◆ What the exercise asks
The entries follow. Copy every line in which "boxes" appears.

Page layout parsing data:
..........
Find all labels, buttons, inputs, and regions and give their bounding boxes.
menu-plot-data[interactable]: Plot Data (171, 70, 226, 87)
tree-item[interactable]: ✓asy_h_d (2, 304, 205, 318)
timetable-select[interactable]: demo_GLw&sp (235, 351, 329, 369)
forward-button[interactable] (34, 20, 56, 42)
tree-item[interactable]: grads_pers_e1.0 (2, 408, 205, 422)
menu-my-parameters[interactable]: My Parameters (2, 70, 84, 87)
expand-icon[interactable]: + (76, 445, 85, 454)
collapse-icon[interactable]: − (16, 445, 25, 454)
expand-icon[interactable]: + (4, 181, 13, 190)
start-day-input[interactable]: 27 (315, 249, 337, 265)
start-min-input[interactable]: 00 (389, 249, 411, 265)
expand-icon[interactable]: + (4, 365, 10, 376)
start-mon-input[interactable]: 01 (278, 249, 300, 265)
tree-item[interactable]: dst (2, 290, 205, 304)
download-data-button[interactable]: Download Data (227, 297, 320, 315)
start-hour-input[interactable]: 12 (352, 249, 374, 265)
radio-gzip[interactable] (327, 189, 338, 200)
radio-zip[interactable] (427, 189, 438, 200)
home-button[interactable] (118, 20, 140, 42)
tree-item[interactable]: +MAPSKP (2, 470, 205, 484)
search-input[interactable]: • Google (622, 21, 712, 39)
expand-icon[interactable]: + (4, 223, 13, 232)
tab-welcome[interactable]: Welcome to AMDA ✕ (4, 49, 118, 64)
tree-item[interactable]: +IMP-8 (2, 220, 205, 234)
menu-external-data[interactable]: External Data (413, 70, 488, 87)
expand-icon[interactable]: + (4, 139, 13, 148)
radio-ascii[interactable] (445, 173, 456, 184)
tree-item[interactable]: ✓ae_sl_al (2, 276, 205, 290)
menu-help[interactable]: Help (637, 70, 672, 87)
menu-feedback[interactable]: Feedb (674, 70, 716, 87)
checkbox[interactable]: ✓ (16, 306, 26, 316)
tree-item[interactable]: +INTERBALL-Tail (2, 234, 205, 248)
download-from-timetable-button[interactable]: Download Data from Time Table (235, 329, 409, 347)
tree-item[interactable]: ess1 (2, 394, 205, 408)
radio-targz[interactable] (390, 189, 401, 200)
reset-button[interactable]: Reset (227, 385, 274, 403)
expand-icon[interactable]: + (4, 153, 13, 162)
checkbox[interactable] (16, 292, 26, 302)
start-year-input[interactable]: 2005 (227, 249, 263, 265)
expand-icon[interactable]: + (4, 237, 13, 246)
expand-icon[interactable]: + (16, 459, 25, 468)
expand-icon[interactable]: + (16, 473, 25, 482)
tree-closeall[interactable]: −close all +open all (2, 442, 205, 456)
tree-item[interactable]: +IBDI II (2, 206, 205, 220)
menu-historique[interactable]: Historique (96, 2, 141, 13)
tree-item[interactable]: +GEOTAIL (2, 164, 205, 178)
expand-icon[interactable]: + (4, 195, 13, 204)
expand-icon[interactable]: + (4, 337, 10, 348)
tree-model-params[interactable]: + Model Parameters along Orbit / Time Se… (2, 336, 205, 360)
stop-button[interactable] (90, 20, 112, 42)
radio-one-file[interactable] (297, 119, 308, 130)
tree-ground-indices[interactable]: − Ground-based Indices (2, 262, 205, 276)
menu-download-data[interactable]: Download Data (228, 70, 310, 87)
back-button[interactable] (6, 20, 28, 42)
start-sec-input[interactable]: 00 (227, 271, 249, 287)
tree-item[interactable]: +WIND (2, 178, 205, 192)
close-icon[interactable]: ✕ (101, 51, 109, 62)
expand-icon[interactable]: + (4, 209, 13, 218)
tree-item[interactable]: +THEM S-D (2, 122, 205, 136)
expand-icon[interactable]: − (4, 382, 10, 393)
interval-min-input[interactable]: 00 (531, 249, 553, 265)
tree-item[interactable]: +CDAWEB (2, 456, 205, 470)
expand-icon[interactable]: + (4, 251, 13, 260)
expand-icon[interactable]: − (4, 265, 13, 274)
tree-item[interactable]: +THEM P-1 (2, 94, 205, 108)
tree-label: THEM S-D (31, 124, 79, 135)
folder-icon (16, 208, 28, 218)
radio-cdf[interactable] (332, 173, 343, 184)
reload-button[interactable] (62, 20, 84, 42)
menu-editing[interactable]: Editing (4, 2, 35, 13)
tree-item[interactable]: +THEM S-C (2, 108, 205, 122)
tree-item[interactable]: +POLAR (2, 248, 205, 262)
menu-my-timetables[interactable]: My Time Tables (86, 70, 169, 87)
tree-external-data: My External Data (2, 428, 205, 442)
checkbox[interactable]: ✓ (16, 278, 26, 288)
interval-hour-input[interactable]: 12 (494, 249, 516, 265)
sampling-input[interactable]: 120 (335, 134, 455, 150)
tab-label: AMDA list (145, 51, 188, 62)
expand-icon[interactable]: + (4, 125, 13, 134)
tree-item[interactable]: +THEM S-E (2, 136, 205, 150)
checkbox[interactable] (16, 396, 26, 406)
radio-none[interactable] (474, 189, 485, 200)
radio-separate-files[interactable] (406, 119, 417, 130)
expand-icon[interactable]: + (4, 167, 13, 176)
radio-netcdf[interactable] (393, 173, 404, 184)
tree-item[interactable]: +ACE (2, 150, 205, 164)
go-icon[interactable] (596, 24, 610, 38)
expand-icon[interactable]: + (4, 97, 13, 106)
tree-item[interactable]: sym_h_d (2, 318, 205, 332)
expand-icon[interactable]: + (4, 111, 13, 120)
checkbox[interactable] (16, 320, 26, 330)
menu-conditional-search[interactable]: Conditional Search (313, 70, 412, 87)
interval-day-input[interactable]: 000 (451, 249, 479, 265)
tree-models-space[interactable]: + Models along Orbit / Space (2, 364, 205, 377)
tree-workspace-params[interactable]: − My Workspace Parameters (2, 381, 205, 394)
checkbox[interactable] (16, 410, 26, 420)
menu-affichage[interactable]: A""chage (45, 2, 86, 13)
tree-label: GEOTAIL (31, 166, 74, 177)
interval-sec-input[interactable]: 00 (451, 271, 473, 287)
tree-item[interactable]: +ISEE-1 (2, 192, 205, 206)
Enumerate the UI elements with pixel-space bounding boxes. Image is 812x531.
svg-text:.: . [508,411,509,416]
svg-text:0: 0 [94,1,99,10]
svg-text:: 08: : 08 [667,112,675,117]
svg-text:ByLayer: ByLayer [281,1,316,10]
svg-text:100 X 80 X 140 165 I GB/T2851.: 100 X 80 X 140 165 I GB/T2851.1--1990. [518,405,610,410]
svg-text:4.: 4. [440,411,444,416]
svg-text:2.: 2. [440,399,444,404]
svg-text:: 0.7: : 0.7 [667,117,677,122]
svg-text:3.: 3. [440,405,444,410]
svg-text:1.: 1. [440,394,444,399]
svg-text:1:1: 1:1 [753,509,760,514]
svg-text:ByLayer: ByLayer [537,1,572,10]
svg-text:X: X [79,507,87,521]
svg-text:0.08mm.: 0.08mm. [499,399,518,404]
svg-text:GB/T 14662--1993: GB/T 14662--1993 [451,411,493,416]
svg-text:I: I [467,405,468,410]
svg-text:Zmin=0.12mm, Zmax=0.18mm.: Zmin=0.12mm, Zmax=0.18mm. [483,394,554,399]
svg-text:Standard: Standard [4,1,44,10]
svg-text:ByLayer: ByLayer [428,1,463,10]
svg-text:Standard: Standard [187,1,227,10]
..........
◆ Reply
Find all labels, buttons, inputs, and regions and give their bounding boxes.
Enumerate the UI elements with pixel-space bounding boxes. Image is 812x531.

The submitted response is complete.